Apesar do imenso potencial para receber espetáculos oficiais de game music, o Brasil ainda tem uma tradição bastante limitada nesse cenário. Um dos mais importantes capítulos dessa humilde trajetória aconteceu no dia 2 de março, com a realização do Piano Opera music from Final Fantasy no Teatro Gamaro em São Paulo.

O principal motivo para isso foi a presença de Nobuo Uematsu em território nacional – algo que eu julgava quase impossível uns anos atrás – nessa performance de piano do Hiroyuki Nakayama das músicas de Final Fantasy de I a IX. Em 2014, o pianista já havia se apresentado no Grande Auditório do MASP em São Paulo e prometeu na ocasião que traria o compositor para o País.

A demanda para esse tipo de espetáculo por aqui é notória, considerando a rapidez com que os mais de 750 ingressos foram esgotados, dos quais 150 eram VIP e garantiam o chamado “Meet & Greet” com Uematsu e Nakayama após o recital – uma foto com os dois japoneses e o direito de ter itens de coleção autografados, além de uma cópia do CD promocional Final Fantasy Music Sampler CD -Limited Edition-. Um desses itens inclusive podia ser adquirido no próprio local: o Piano Opera Final Fantasy I-IX Piano Arrangement Album, que foi vendido por R$ 220. Não é um valor absurdo se considerarmos que se trata de um álbum triplo, que abrange todas as músicas executadas no dia e tantas outras da série.

Se a localização do Teatro Gamaro não é das melhores para quem mora perto do centro de São Paulo, havia estações de metrô próximas que garantiam a facilidade de acesso.
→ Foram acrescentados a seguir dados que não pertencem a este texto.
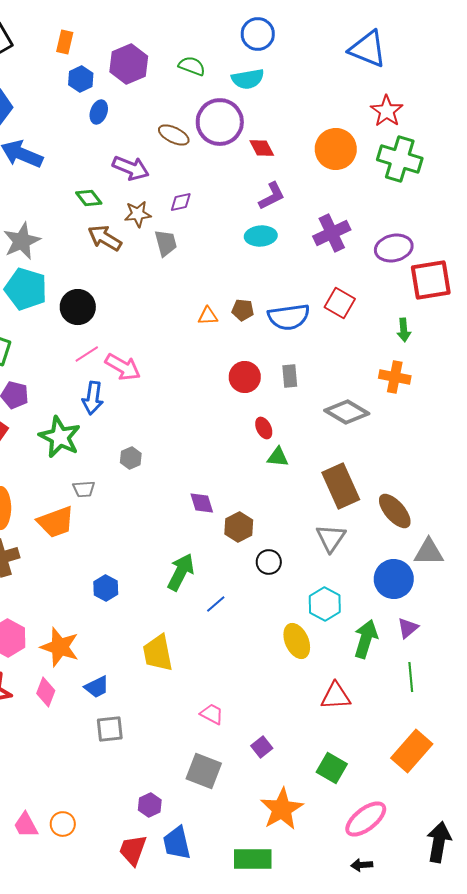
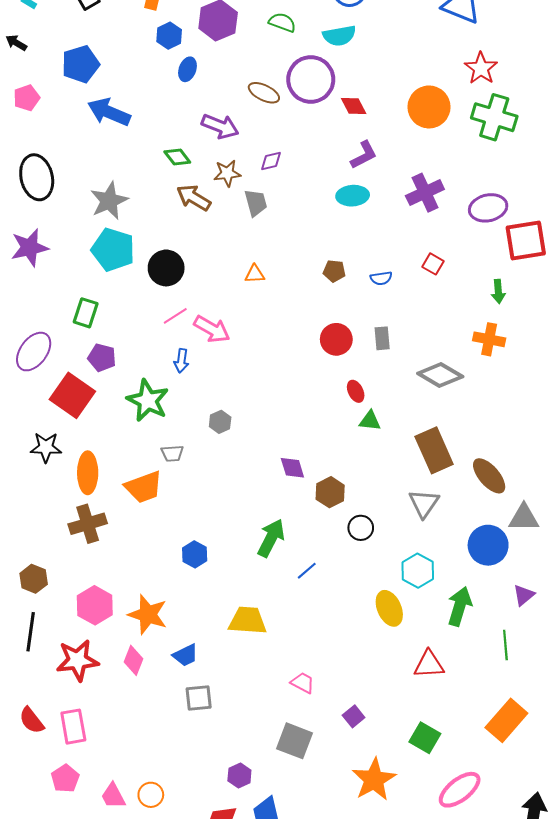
red square: (340, 303) -> (433, 264), size x0.7
orange triangle: (208, 316) -> (255, 274), moved
blue semicircle: (289, 317) -> (381, 278), size x0.5
blue arrow: (93, 398) -> (181, 361), size x0.7
purple triangle: (408, 628) -> (524, 595), moved
yellow trapezoid: (158, 653) -> (248, 621), turned 105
Do interior da casa de espetáculo eu tenho muitos elogios: é um lugar perfeito para uma apresentação mais intimista. A acústica do ambiente também garantia que a performance no piano, que teve o som amplificado com microfones, fosse plenamente apreciada. A arquitetura do Teatro Gamaro permitia uma visualização perfeita do palco e, mesmo sentado no segundo mezanino, pude ver o teclado do piano sem esforçar a vista. Minha única queixa do local é a ausência de luzes nas escadas. As pessoas que entraram depois, já no escuro, ficavam perdidas, com dificuldade de encontrar os assentos certos.

Marcada para as 20 horas, a apresentação atrasou alguns minutos e, com as luzes meio apagadas, um certo senhor bigodudo de rabo de cabalo vestido de branco entrou rapidamente no palco, acompanhado da tradutora. Era, enfim, Nobuo Uematsu, saudando o público em português.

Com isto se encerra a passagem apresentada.